In collaboration with the regional Finnish company Karhu, Finland’s flag carrier Finnair created a pair of unisex, casual sneakers that flight attendants can don as part of their uniform.
The Helsinki-based airline provided an explanation for the choice to create the black synthetic leather sneakers with blue accents, noting that it wasn’t unusual for a flight attendant to walk up to five kilometers during a 12-hour journey.
“There’s also the ground distance to and from the gate, which is substantial in some airports. It all adds up to long days on the feet,” the airline said in a story posted on a blog on its website.
Finnair went with a model of running shoe that was first introduced in the 1970s, but that has now been improved with more padding and an antibacterial liner to stop sweaty, smelly feet.
“The attractive shoe combines black synthetic-suede uppers with dark-blue detailing in a look that complements the sleek Nordic-inspired design of Finnair’s uniforms,” the airline said in a statement.
“As a fellow Finnish brand that also has a long history, Karhu was the perfect partner for this project,” explained Finnair’s brand development manager Lotta Prinssi.
Later this year, Finnair personnel will be the only ones to wear the Karhu-designed sneakers, but Prinssi notes that front-line employees, such as flight attendants, have previously been permitted to wear simple black sneakers to work for a number of years.

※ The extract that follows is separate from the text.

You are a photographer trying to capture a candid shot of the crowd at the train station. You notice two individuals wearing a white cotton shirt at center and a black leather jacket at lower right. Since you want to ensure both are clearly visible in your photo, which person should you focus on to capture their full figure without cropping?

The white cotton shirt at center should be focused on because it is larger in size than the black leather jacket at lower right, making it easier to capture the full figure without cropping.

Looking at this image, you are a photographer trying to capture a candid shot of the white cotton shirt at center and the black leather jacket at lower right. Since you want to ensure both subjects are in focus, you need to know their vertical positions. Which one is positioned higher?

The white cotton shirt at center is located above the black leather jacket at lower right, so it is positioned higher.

In reality, a rising number of airlines are letting flight attendants and pilots skip the conventional look of high heels and dress shoes in favor of casual sneakers. Finnair is one of these carriers.
While some airlines, such as Japan’s Zipair, Iceland’s Play, and Ukraine’s Skyup, permit cabin crew to wear shoes all the time, Germany’s Eurowings began a limited experiment of permitting them on flights on specific days last year.

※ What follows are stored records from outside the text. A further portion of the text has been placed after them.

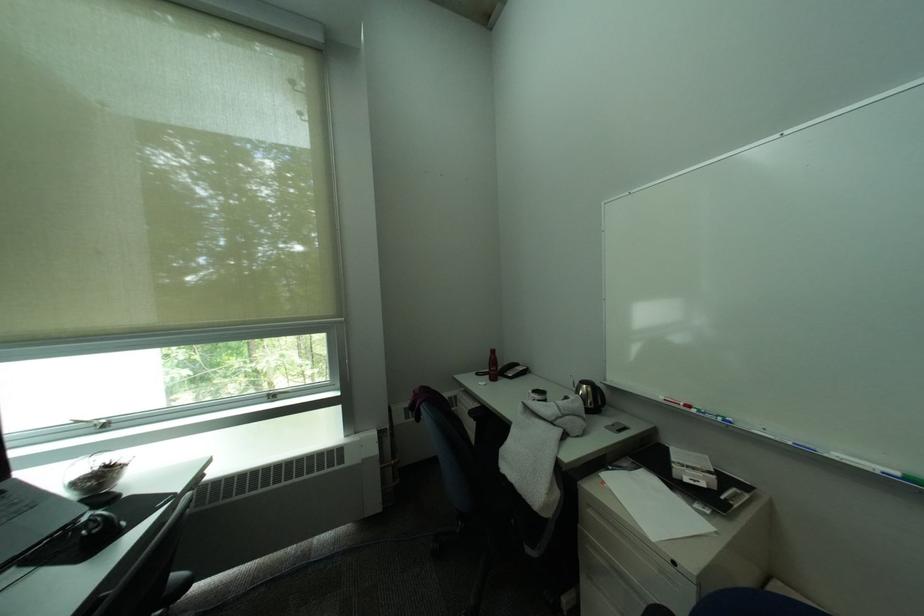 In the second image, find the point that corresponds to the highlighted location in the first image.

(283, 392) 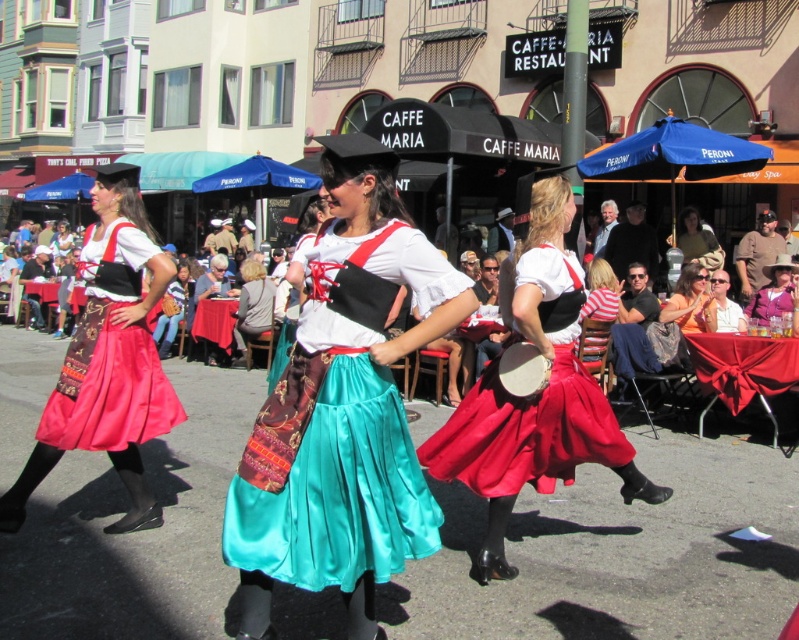 Is orange fabric dress at center bigger than matte black hat at upper center?

No, orange fabric dress at center is not bigger than matte black hat at upper center.

Who is more distant from viewer, (x=700, y=312) or (x=623, y=248)?

Positioned behind is point (x=623, y=248).

Find the location of a particular element. The height and width of the screenshot is (640, 799). orange fabric dress at center is located at coordinates (690, 301).

Find the location of a particular element. orange fabric dress at center is located at coordinates (690, 301).

Is orange fabric dress at center taller than white cotton shirt at center?

Yes.

The image size is (799, 640). What do you see at coordinates (690, 301) in the screenshot?
I see `orange fabric dress at center` at bounding box center [690, 301].

This screenshot has height=640, width=799. In order to click on orange fabric dress at center in this screenshot , I will do `click(690, 301)`.

Does point (758, 298) come behind point (158, 336)?

No, (758, 298) is closer to viewer.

Although the trend has also caught on at Spain’s flag carrier Iberia, where specifically branded sneakers are also available for cabin workers, the sneaker trend is typically limited to low-cost carriers.
The existing uniform, created by Ritva-Liisa Pohjalainen, is paired with the new Karhue footwear at Finnair.
Pohjalainen claims that she chose dark blue as the uniform’s predominant color because it evokes thoughts of safety. The uniform was designed to combine tradition and modernity.